Этими фресками Мантенья отплатил Гонзага за оказанное ему долгое гостеприимство и покровительство. При дворе мантуанских герцогов художник жил спокойно, пользуясь богатством, уважением, славой. Как кажется, жизнь его была счастлива, он не знал неудач, несправедливостей судьбы, бедности. Его работы ценились высоко, миланская герцогиня добилась чести быть им написанной, папа Иннокентий VIII долго хлопотал, прежде чем ему удалось выписать художника в Рим для украшения часовни в Ватикане.
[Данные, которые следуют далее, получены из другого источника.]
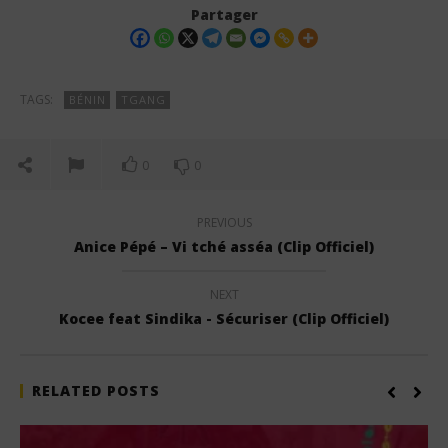
Partager
TAGS:
BÉNIN
TGANG
0
0
PREVIOUS
Anice Pépé – Vi tché asséa (Clip Officiel)
NEXT
Kocee feat Sindika - Sécuriser (Clip Officiel)
RELATED POSTS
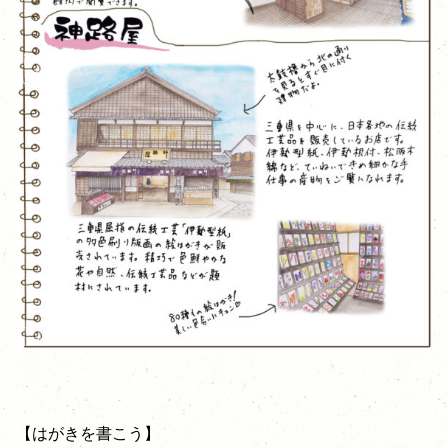
【はがきを書こう】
Все высокопоставленные путешественники, проезжавшие через Мантую, спешили побывать в доме Андреа Мантеньи и полюбоваться работами мастера, художественным убранством комнат и богатым собранием античных скульптур. Лоренцо Медичи был его гостем, и об этом счастье мечтал Дюрер, когда известие о смерти Мантеньи застало его на пути в Мантую.
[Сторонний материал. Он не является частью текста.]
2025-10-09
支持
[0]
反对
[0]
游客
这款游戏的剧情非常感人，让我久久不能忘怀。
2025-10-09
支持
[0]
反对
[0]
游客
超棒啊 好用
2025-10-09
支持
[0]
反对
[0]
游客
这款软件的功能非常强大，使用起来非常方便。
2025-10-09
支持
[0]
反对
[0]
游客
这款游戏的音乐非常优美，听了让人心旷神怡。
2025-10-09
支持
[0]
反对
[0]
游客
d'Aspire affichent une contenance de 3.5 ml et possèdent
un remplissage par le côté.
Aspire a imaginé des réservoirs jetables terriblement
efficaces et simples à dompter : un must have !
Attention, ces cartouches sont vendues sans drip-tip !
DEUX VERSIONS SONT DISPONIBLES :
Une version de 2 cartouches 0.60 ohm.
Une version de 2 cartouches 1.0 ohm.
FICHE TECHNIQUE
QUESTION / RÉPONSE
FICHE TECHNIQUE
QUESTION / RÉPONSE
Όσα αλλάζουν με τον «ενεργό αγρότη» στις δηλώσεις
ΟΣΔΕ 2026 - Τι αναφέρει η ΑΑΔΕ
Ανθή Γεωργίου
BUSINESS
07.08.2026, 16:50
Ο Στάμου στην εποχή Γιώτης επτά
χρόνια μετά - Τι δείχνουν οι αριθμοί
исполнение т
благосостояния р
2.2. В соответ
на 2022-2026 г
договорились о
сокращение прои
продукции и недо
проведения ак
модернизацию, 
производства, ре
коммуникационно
В плавном и строгом течении этой жизни, в которой не было ни падений, ни разочарований, ни тициановской пышности, есть что-то поистине классическое. Всю жизнь Мантенья был художником, и только художником. От того дня, когда он десятилетним мальчиком вошел в заваленную античными обломками мастерскую Скварчионе, и до той минуты, когда смерть застала его во дворце, созданном его руками, Мантенья не знал ни праздности, ни усталости. Он никогда не оставался на месте, не повторял себя, и каждое его новое произведение было действительно новым. Старость не имела никакой власти над этим духом; ни малейшего падения энергии не видно на всем почти столетнем протяжении этого труда. Мантенья один прошел весь путь искусства кватроченто. Он начал там, где кончались опыты Якопо Беллини и Донателло, он кончил тем, что пришел к стилю высокого Возрождения тогда, когда Корреджио был еще ребенком, а Рафаэль и Тициан юношами.
Когда Мантенье было семьдесят два года, он написал для рабочей комнаты молодой мантуанской герцогини Изабеллы д'Эстэ две классические сцены — «Парнас» и «Аллегорию добродетели, изгоняющей пороки». Обе эти картины, места которых еще видны в небольшой элегантной комнате с видом на озеро в мантуанском замке, находятся теперь в Лувре. Они написаны около 1500 года, но разве ошибся бы тот, кто приписал бы их родному брату по духу и современнику Пуссэна? Совершенная легкость и глубокое равновесие классического искусства здесь достигнуты. Ритм танцующих муз в «Парнасе» — это тот ритм бесстрастия и счастья, который был мечтой эпохи «высокого ренессанса». Золотой век наступил, и боги вновь явились человеку по воле сурового и строгого старика, преданного одинокому труду в тихой озерной Мантуе, задолго прежде, чем Рафаэль возвестил новую эру среди шумного и блестящего двора папы Льва X. «Парнас» Мантеньи — первая картина, в которой полностью воплощен дух новой эпохи, дух искусства чинквеченто. Перед смертью по привилегии гения этому художнику дано было заглянуть в будущее. Но Мантенья был человеком XV века, и он остался верен ему до конца. Пейзаж, служащий фоном мифологической сцены, — это все тот же романтический пейзаж, вера его молодости, зажженная искусством Якопо Беллини. И замыслы старого Якопо, один из его набросков, вдруг оживают здесь в великолепно-фантастической фигуре крылатого коня.